La religión acompaña a la consciencia y a nuestra naturaleza social. A ese chispazo de saber que somos le siguió la constatación de que en algún momento dejamos de ser porque tal cosa pasaba a los que nos rodeaban. Las primeras manifestaciones religiosas se vehicularon mediante los rituales de enterramiento. Necesitamos adjudicarle a nuestra existencia, como a todo viaje, un origen y un destino que rebasen su principio y su final. En cierto sentido, necesitamos un propósito.

Sin embargo, la creencia en la eternidad no es inevitable ni común en las religiones. Ni siquiera en el tronco semita del que procede el cristianismo. Entre las escuelas judaicas, los saduceos rechazaban la inmortalidad del alma y la resurrección de la carne. Jesús, un rabí reformista como tantos en aquella Palestina, basó sus enseñanzas en la escuela farisea, que sí las contemplaba. Ya luego Pablo universalizaría su doctrina al ampliarla a los gentiles.

Seguramente Henrietta Lacks creía en la inmortalidad de su alma y en la resurrección de su carne. Afroamericana, hija del dolor y la miseria, me la imagino agitándose al ritmo del góspel en alguna congregación evangélica de su Virginia natal, anhelando la compensación de este valle de lágrimas. Henrietta falleció en 1951 de cáncer de cuello uterino. Tenía 31 años. Un suspiro tan leve, destinado al olvido. Pero no.

Henrietta Lacks CC BY-SA 3.0 Wikipedia

Durante el tratamiento, a Henrietta se le habían extraído varias muestras de tejido tumoral. El doctor George Gey descubrió asombrado que aquellas células, bautizadas como HeLa, seguían multiplicándose de manera permanente mientras que las de los cultivos convencionales morían al poco. Un horizonte maravilloso se había abierto para la investigación médica.

En estos 70 años, las células HeLa se han distribuido por laboratorios de todo el planeta. Han servido para probar vacunas como la de la polio. Han permitido estudiar los efectos de toxinas, medicamentos, hormonas y virus sin necesidad de usar a personas como cobayas. Han viajado al espacio para ser empleadas en experimentos.
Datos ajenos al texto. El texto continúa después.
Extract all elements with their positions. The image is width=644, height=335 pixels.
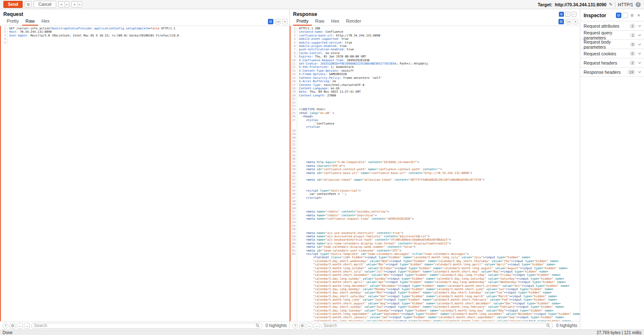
code-line: 29 <box>291 132 580 136</box>
line-content: Date: Thu, 09 Nov 2023 11:27:41 GMT <box>299 90 361 93</box>
inspector-section-request-attributes[interactable]: Request attributes2 <box>580 21 644 31</box>
line-content: </title> <box>299 125 320 129</box>
code-line: 15Content-Security-Policy: frame-ancesto… <box>291 76 580 80</box>
tab-pretty[interactable]: Pretty <box>3 17 22 26</box>
nonprintable-toggle-icon[interactable]: \n <box>566 19 571 24</box>
editor-view-icon[interactable] <box>558 19 564 24</box>
search-icon <box>546 324 550 327</box>
line-number: 37 <box>291 161 297 164</box>
nonprintable-toggle-icon[interactable]: \n <box>275 19 280 24</box>
section-count-badge: 19 <box>627 70 636 75</box>
code-line: "calendar3.month.long.september" value="… <box>291 312 580 316</box>
search-settings-icon[interactable]: ⚙ <box>299 323 305 329</box>
code-line: 19Date: Thu, 09 Nov 2023 11:27:41 GMT <box>291 90 580 93</box>
inspector-title: Inspector <box>584 13 606 18</box>
line-number: 16 <box>291 80 297 83</box>
inspector-section-response-headers[interactable]: Response headers19 <box>580 68 644 77</box>
line-content: Content-Type: text/html;charset=UTF-8 <box>299 83 364 87</box>
tab-raw[interactable]: Raw <box>312 17 328 26</box>
line-content: mobile-plugin-enabled: true <box>299 44 347 48</box>
response-viewer[interactable]: 1HTTP/1.1 2002instance-name: Confluence3… <box>290 26 580 321</box>
view-split-rows-icon[interactable] <box>571 12 576 17</box>
editor-view-icon[interactable] <box>268 19 273 24</box>
code-line: "calendar3.day.short.monday" value="Mon"… <box>291 291 580 294</box>
line-number: 36 <box>291 157 297 161</box>
section-label: Request attributes <box>584 23 619 29</box>
code-line: 18Content-Language: en-US <box>291 87 580 90</box>
code-line: 3confluence-base-url: http://70.34.244.1… <box>291 34 580 37</box>
inspector-section-request-headers[interactable]: Request headers2 <box>580 58 644 68</box>
section-label: Request query parameters <box>584 30 630 40</box>
line-content: mobile-supported-version: true <box>299 41 352 44</box>
line-number: 62 <box>291 249 297 252</box>
back-button[interactable]: < <box>58 1 65 8</box>
response-title: Response <box>293 11 317 17</box>
edit-target-button[interactable]: ✎ <box>609 2 612 7</box>
inspector-section-request-query-parameters[interactable]: Request query parameters1 <box>580 31 644 40</box>
inspector-layout-icon[interactable] <box>623 13 628 18</box>
search-settings-icon[interactable]: ⚙ <box>10 323 16 329</box>
code-line: 34 <box>291 150 580 153</box>
send-button[interactable]: Send <box>3 1 23 8</box>
line-number: 53 <box>291 217 297 221</box>
wrap-toggle-icon[interactable]: ≡ <box>573 19 578 24</box>
forward-button[interactable]: > <box>71 1 78 8</box>
code-line: 13X-Content-Type-Options: nosniff <box>291 69 580 73</box>
line-content: X-XSS-Protection: 1; mode=block <box>299 65 354 69</box>
section-label: Request body parameters <box>584 39 630 49</box>
tab-render[interactable]: Render <box>343 17 364 26</box>
back-history-dropdown[interactable]: ▾ <box>65 1 69 8</box>
code-line: 5 <box>1 41 289 44</box>
forward-history-dropdown[interactable]: ▾ <box>78 1 82 8</box>
inspector-section-request-cookies[interactable]: Request cookies0 <box>580 49 644 58</box>
inspector-section-request-body-parameters[interactable]: Request body parameters0 <box>580 40 644 49</box>
prev-match-button[interactable]: ← <box>306 323 312 329</box>
prev-match-button[interactable]: ← <box>17 323 23 329</box>
line-content: User-Agent: Mozilla/5.0 (Macintosh; Inte… <box>9 34 179 37</box>
view-combined-icon[interactable] <box>559 12 564 17</box>
line-number: 29 <box>291 132 297 136</box>
line-number: 4 <box>1 37 8 41</box>
tab-hex[interactable]: Hex <box>38 17 53 26</box>
line-content: mobile-event-supported: true <box>299 37 348 41</box>
request-editor[interactable]: 1GET /server-info.action?bootstrapStatus… <box>0 26 289 321</box>
code-line: 46 var contextPath = ''; <box>291 192 580 196</box>
tab-pretty[interactable]: Pretty <box>293 17 312 26</box>
line-content: <meta id="team-calendars-user-timezone" … <box>299 249 401 252</box>
code-line: 17Content-Type: text/html;charset=UTF-8 <box>291 83 580 87</box>
line-content: "calendar3.month.short.july" value="Jul"… <box>299 270 548 273</box>
code-line: - Confluence <box>291 122 580 125</box>
search-input[interactable] <box>34 323 254 328</box>
cancel-button[interactable]: Cancel <box>34 1 56 8</box>
line-number <box>291 273 297 277</box>
view-split-columns-icon[interactable] <box>565 12 570 17</box>
gear-icon[interactable]: ⚙ <box>629 13 635 18</box>
next-match-button[interactable]: → <box>314 323 319 329</box>
wrap-toggle-icon[interactable]: ≡ <box>282 19 288 24</box>
line-content: "calendar3.month.long.june" value="June"… <box>299 298 557 301</box>
inspector-dock-icon[interactable] <box>616 13 621 18</box>
search-help-icon[interactable]: ? <box>292 323 298 329</box>
line-content: <meta id="confluence-context-path" name=… <box>299 168 442 171</box>
response-panel: Response PrettyRawHexRender \n ≡ 1HTTP/1… <box>290 9 580 330</box>
next-match-button[interactable]: → <box>24 323 30 329</box>
close-icon[interactable]: ✕ <box>636 13 641 18</box>
line-number: 56 <box>291 228 297 231</box>
http-version-selector[interactable]: HTTP/1 <box>618 2 633 7</box>
line-number <box>291 267 297 270</box>
gear-icon: ⚙ <box>26 3 30 7</box>
line-content: <meta name="ajs-use-keyboard-shortcuts" … <box>299 231 403 235</box>
send-settings-button[interactable]: ⚙ <box>25 1 31 8</box>
tab-hex[interactable]: Hex <box>328 17 343 26</box>
search-help-icon[interactable]: ? <box>3 323 8 329</box>
line-content: var contextPath = ''; <box>299 192 347 196</box>
search-input[interactable] <box>324 323 545 328</box>
line-content: "calendar3.day.short.saturday" value="Sa… <box>299 295 557 298</box>
code-line: <fieldset class="i18n hidden"><input typ… <box>291 256 580 259</box>
line-number: 40 <box>291 171 297 175</box>
help-icon[interactable]: ? <box>636 2 641 7</box>
code-line: 16X-Accel-Buffering: no <box>291 80 580 83</box>
line-number: 12 <box>291 65 297 69</box>
line-content: </script> <box>299 196 322 200</box>
tab-raw[interactable]: Raw <box>22 17 38 26</box>
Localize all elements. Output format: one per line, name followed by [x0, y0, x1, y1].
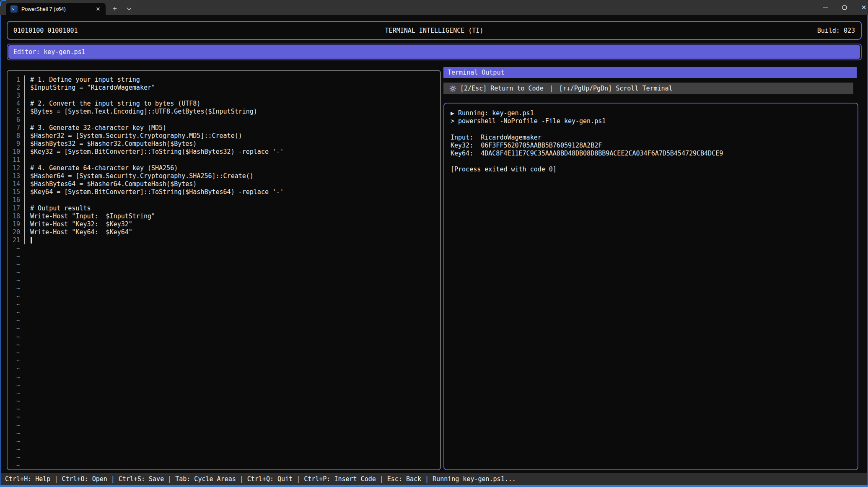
tilde-line: ~ [8, 461, 440, 469]
code-line[interactable]: 19Write-Host "Key32: $Key32" [8, 220, 440, 228]
tilde-line: ~ [8, 365, 440, 373]
terminal-line [451, 158, 858, 166]
status-bar: Ctrl+H: Help|Ctrl+O: Open|Ctrl+S: Save|T… [0, 473, 868, 485]
status-item: Esc: Back [387, 475, 421, 483]
line-number: 5 [8, 108, 20, 115]
line-number: 20 [8, 228, 20, 236]
line-number: 12 [8, 164, 20, 172]
tilde-line: ~ [8, 252, 440, 260]
terminal-hint-bar: [2/Esc] Return to Code | [↑↓/PgUp/PgDn] … [443, 83, 853, 94]
window-left-border [0, 15, 1, 487]
code-text: # 1. Define your input string [25, 76, 140, 83]
tilde-line: ~ [8, 244, 440, 252]
tilde-glyph: ~ [8, 413, 20, 421]
status-separator: | [421, 475, 433, 483]
maximize-icon [842, 5, 847, 10]
gutter-separator [24, 91, 25, 99]
editor-bar[interactable]: Editor: key-gen.ps1 [7, 44, 862, 60]
gutter-separator [24, 196, 25, 204]
new-tab-button[interactable]: + [109, 3, 121, 14]
code-line[interactable]: 4# 2. Convert the input string to bytes … [8, 100, 440, 108]
tilde-glyph: ~ [8, 309, 20, 316]
tilde-glyph: ~ [8, 253, 20, 260]
code-line[interactable]: 8$Hasher32 = [System.Security.Cryptograp… [8, 132, 440, 140]
code-line[interactable]: 15$Key64 = [System.BitConverter]::ToStri… [8, 188, 440, 196]
tilde-glyph: ~ [8, 430, 20, 437]
tilde-glyph: ~ [8, 397, 20, 405]
code-line[interactable]: 2$InputString = "RicardoWagemaker" [8, 83, 440, 91]
terminal-output-box[interactable]: ▶ Running: key-gen.ps1> powershell -NoPr… [443, 103, 858, 470]
tab-title: PowerShell 7 (x64) [21, 6, 94, 12]
line-number: 3 [8, 92, 20, 99]
tilde-line: ~ [8, 333, 440, 341]
close-button[interactable]: ✕ [854, 0, 868, 15]
code-line[interactable]: 1# 1. Define your input string [8, 75, 440, 83]
tilde-glyph: ~ [8, 422, 20, 429]
tilde-line: ~ [8, 260, 440, 268]
tilde-line: ~ [8, 277, 440, 285]
terminal-line: Input: RicardoWagemaker [451, 134, 858, 142]
tilde-glyph: ~ [8, 373, 20, 381]
maximize-button[interactable] [835, 0, 854, 15]
line-number: 10 [8, 148, 20, 155]
code-line[interactable]: 10$Key32 = [System.BitConverter]::ToStri… [8, 148, 440, 156]
tilde-line: ~ [8, 308, 440, 316]
tilde-glyph: ~ [8, 269, 20, 276]
tilde-glyph: ~ [8, 325, 20, 332]
code-text: $InputString = "RicardoWagemaker" [25, 84, 155, 91]
code-line[interactable]: 5$Bytes = [System.Text.Encoding]::UTF8.G… [8, 108, 440, 116]
code-line[interactable]: 16 [8, 196, 440, 204]
code-line[interactable]: 14$HashBytes64 = $Hasher64.ComputeHash($… [8, 180, 440, 188]
line-number: 9 [8, 140, 20, 148]
code-line[interactable]: 3 [8, 91, 440, 99]
app-header: 01010100 01001001 TERMINAL INTELLIGENCE … [7, 21, 862, 40]
chevron-down-icon[interactable] [123, 3, 135, 14]
code-line[interactable]: 21 [8, 236, 440, 244]
status-separator: | [107, 475, 119, 483]
code-line[interactable]: 9$HashBytes32 = $Hasher32.ComputeHash($B… [8, 140, 440, 148]
line-number: 11 [8, 156, 20, 163]
tilde-glyph: ~ [8, 462, 20, 469]
tilde-line: ~ [8, 285, 440, 293]
hint-separator: | [544, 85, 559, 92]
code-line[interactable]: 11 [8, 156, 440, 164]
tilde-glyph: ~ [8, 341, 20, 349]
gutter-separator [24, 116, 25, 124]
tilde-glyph: ~ [8, 333, 20, 341]
code-text: Write-Host "Key64: $Key64" [25, 228, 132, 236]
code-text: Write-Host "Key32: $Key32" [25, 220, 132, 228]
tilde-line: ~ [8, 397, 440, 405]
code-editor-panel[interactable]: 1# 1. Define your input string2$InputStr… [7, 70, 441, 470]
terminal-line: ▶ Running: key-gen.ps1 [451, 109, 858, 117]
tilde-glyph: ~ [8, 357, 20, 365]
tab-close-icon[interactable]: ✕ [94, 5, 102, 13]
tilde-glyph: ~ [8, 365, 20, 373]
text-cursor [31, 237, 32, 244]
tilde-glyph: ~ [8, 277, 20, 284]
tilde-glyph: ~ [8, 349, 20, 357]
code-line[interactable]: 6 [8, 116, 440, 124]
minimize-button[interactable] [816, 0, 835, 15]
tilde-line: ~ [8, 405, 440, 413]
tilde-line: ~ [8, 325, 440, 333]
gear-icon [449, 85, 456, 92]
terminal-line: Key32: 06F3FF5620705AABB5B76059128A2B2F [451, 142, 858, 150]
status-separator: | [50, 475, 62, 483]
code-line[interactable]: 12# 4. Generate 64-character key (SHA256… [8, 164, 440, 172]
status-separator: | [293, 475, 304, 483]
line-number: 16 [8, 196, 20, 204]
tilde-line: ~ [8, 413, 440, 421]
tilde-glyph: ~ [8, 381, 20, 389]
code-line[interactable]: 18Write-Host "Input: $InputString" [8, 212, 440, 220]
tilde-line: ~ [8, 421, 440, 429]
code-text: $Bytes = [System.Text.Encoding]::UTF8.Ge… [25, 108, 257, 115]
code-line[interactable]: 13$Hasher64 = [System.Security.Cryptogra… [8, 172, 440, 180]
line-number: 13 [8, 172, 20, 180]
code-line[interactable]: 7# 3. Generate 32-character key (MD5) [8, 124, 440, 132]
tilde-glyph: ~ [8, 405, 20, 413]
line-number: 1 [8, 76, 20, 83]
tab-powershell[interactable]: >_ PowerShell 7 (x64) ✕ [6, 3, 106, 15]
code-line[interactable]: 17# Output results [8, 204, 440, 212]
code-line[interactable]: 20Write-Host "Key64: $Key64" [8, 228, 440, 236]
status-item: Tab: Cycle Areas [175, 475, 236, 483]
Se están utilizando en este mismo instante en la lucha contra el COVID-19.

Henrietta sigue viva. Lo están sus células, cuya proliferación precisamente se incluye como definición de la vida. Henrietta ha impedido muertes y ha aliviado pesares. Ha visitado lugares que ni siquiera soñó. Se ha asomado a las estrellas. Si alguna existencia ha resultado útil, si alguna en verdad ha respondido a un propósito más grande que ella misma, es la suya.

La inmortalidad de Henrietta, más allá de la trampa de estar ligada a quienes la conservan, tiene su fáustica letra pequeña. Ella no concedió permiso para que manipulasen sus tejidos –en la época se consideraban prácticamente un desperdicio–. Décadas de batalla judicial apenas han devuelto a su familia un mínimo control y reconocimiento. Henrietta, que fue pobre, ha sido comercializada como un producto del que otros se han beneficiado; ella, descendiente de esclavos, habita encadenada a placas de Petri. Su eternidad es el cáncer que la devoró. Quizá hubiera elegido la nada.